■ Exercise: Once the line containing "PUBLICIDADE" is located, give it again exactly, together with each line that follows it to the end of the entries, and add nothing else.
========
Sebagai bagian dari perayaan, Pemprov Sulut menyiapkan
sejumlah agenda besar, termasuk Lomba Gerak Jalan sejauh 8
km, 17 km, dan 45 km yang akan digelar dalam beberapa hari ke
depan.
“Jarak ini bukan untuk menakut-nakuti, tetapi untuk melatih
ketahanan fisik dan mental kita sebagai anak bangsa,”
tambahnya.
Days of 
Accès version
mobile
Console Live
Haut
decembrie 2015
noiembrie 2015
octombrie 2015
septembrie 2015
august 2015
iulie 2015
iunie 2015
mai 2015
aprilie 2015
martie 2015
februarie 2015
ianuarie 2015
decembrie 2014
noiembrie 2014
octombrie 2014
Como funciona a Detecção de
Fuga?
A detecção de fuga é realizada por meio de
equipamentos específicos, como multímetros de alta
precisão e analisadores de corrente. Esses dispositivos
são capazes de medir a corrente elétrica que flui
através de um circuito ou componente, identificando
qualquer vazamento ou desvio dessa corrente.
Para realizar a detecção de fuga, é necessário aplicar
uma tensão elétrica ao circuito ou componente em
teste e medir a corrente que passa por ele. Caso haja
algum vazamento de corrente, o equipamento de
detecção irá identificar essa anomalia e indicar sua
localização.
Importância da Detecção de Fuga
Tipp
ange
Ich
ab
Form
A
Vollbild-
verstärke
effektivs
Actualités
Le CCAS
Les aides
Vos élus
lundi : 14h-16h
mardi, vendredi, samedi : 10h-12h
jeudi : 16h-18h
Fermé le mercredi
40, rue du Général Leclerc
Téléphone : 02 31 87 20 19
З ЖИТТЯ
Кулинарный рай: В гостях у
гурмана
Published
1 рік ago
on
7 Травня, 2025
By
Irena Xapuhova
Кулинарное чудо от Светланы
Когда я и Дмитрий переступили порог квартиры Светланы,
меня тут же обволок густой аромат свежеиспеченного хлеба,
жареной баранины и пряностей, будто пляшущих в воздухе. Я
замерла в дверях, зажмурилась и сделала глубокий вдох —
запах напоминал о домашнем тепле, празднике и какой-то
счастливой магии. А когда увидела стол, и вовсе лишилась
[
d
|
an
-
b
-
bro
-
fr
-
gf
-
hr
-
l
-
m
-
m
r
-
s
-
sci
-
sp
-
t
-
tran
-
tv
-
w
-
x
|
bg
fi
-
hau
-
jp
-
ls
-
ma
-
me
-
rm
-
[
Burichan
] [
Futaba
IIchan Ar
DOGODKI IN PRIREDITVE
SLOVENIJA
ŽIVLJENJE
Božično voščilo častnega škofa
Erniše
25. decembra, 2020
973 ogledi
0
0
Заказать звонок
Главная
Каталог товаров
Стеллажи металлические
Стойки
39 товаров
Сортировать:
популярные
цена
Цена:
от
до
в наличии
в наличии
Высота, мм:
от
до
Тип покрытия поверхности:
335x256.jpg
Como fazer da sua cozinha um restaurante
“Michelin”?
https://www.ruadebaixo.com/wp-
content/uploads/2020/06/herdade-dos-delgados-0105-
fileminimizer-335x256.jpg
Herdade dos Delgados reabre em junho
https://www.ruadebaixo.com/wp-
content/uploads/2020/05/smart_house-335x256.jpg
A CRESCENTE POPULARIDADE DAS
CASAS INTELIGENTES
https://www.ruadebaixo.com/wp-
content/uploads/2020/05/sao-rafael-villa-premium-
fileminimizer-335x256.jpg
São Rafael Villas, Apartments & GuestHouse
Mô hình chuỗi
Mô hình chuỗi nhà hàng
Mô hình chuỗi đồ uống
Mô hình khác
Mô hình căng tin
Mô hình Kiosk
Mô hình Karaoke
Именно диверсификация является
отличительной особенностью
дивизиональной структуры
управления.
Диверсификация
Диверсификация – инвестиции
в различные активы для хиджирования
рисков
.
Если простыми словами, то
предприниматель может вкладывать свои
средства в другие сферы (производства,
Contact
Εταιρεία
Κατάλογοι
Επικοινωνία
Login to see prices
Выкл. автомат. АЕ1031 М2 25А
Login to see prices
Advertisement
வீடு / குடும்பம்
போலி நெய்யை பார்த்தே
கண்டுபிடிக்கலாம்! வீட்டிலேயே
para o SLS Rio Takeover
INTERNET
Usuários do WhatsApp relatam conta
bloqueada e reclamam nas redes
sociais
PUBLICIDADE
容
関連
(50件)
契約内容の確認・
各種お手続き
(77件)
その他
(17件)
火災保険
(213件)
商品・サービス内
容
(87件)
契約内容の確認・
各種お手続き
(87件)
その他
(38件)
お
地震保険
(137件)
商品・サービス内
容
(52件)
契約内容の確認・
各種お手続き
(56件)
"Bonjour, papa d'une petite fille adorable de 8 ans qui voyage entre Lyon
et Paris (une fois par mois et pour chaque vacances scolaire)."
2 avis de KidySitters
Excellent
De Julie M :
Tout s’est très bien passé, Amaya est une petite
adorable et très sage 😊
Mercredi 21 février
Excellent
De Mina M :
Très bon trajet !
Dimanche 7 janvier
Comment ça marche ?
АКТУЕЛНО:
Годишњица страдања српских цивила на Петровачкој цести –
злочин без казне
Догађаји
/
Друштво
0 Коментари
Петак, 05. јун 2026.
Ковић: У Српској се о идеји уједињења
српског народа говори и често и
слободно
========
■ Solution below:
PUBLICIDADE
容
関連
(50件)
契約内容の確認・
各種お手続き
(77件)
その他
(17件)
火災保険
(213件)
商品・サービス内
容
(87件)
契約内容の確認・
各種お手続き
(87件)
その他
(38件)
お
地震保険
(137件)
商品・サービス内
容
(52件)
契約内容の確認・
各種お手続き
(56件)
"Bonjour, papa d'une petite fille adorable de 8 ans qui voyage entre Lyon
et Paris (une fois par mois et pour chaque vacances scolaire)."
2 avis de KidySitters
Excellent
De Julie M :
Tout s’est très bien passé, Amaya est une petite
adorable et très sage 😊
Mercredi 21 février
Excellent
De Mina M :
Très bon trajet !
Dimanche 7 janvier
Comment ça marche ?
АКТУЕЛНО:
Годишњица страдања српских цивила на Петровачкој цести –
злочин без казне
Догађаји
/
Друштво
0 Коментари
Петак, 05. јун 2026.
Ковић: У Српској се о идеји уједињења
српског народа говори и често и
слободно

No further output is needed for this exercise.